Prognosis in pulmonary fibrosis is variable. IPF often follows a chronic, progressive course with gradual decline in lung function, and median survival after diagnosis has historically been on the order of a few years, though recent advances in antifibrotic therapy have improved some outcomes for many patients. Individual prognosis depends on the degree of fibrosis at diagnosis, rate of progression, comorbid conditions, and response to therapy. Regular monitoring by a healthcare team is important to adjust treatment and supportive measures as needed. See prognosis and quality of life for related topics.

Controversies and debates

From a policy and practice perspective, several contentious issues shape how pulmonary fibrosis is managed and funded. In the discussion that follows, the emphasis is on practical considerations and policy trade-offs that often frame debates in health systems that prize patient autonomy and a robust role for private sector innovation.
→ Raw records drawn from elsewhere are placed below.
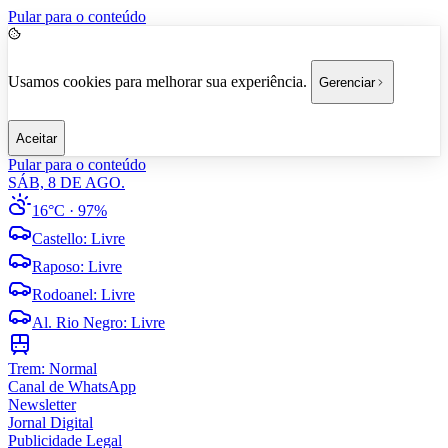
Pular para o conteúdo
Usamos cookies para melhorar sua experiência.
Gerenciar
Aceitar
Pular para o conteúdo
SÁB, 8 DE AGO.
16°C
· 97%
Castello
:
Livre
Raposo
:
Livre
Rodoanel
:
Livre
Al. Rio Negro
:
Livre
Trem:
Normal
Canal de WhatsApp
Newsletter
Jornal Digital
Publicidade Legal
Access and affordability of antifibrotic medications: Pirfenidone and nintedanib can be expensive, and insurance coverage varies. Proponents of market-based pricing argue that protecting drug research incentives is essential for future breakthroughs, while critics contend that high prices limit access for patients who need therapy. The balance between encouraging innovation and ensuring broad patient access is a core tension in health policy around IPF treatment.
The role of government price negotiation and regulation: Some systems consider centralized price setting or negotiation to reduce costs. Critics argue that aggressive price controls can dampen innovation and deter investment in future therapies, while supporters contend that patient access and affordability justify such measures.
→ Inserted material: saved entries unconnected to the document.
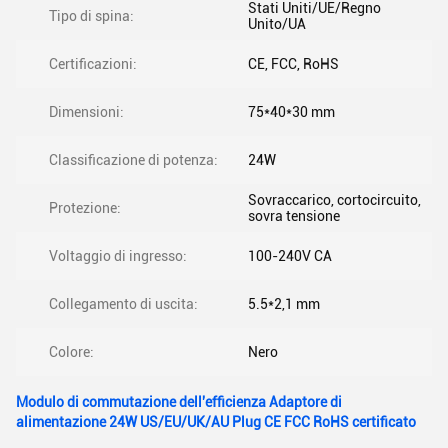
Stati Uniti/UE/Regno
Tipo di spina:
Unito/UA
Certificazioni:
CE, FCC, RoHS
Dimensioni:
75*40*30 mm
Classificazione di potenza:
24W
Sovraccarico, cortocircuito,
Protezione:
sovra tensione
Voltaggio di ingresso:
100-240V CA
Collegamento di uscita:
5.5*2,1 mm
Colore:
Nero
Modulo di commutazione dell'efficienza Adaptore di
alimentazione 24W US/EU/UK/AU Plug CE FCC RoHS certificato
Environmental and occupational risk management: There is ongoing debate about the extent to which public health regulation of air quality, occupational safety standards, and environmental exposures can reduce the incidence or progression of fibrotic lung disease. Policymakers weigh the costs of tighter regulations against the public health benefits of cleaner air and safer workplaces.
Screening and early detection: Guidelines vary on routine screening for at-risk populations. A conservative, right-leaning perspective may emphasize targeted, voluntary screening guided by clinical risk factors and patient choice, arguing against broad mandates that could raise costs without clear benefit.
Genetic testing and personalized medicine: Advances in genetics raise questions about when to test for predispositions (e.g., MUC5B or telomere gene variants) and how to use that information in care planning. Balancing patient privacy, cost, and potential benefits is an ongoing policy discussion.
End-of-life care and patient autonomy: As with other chronic, life-limiting diseases, discussions about transplantation eligibility, palliative care, and advance directives are central to patient-centered care. Some viewpoints emphasize patient autonomy and timely access to transplant and palliative options, while others stress careful resource stewardship and clinical judgment in complex cases.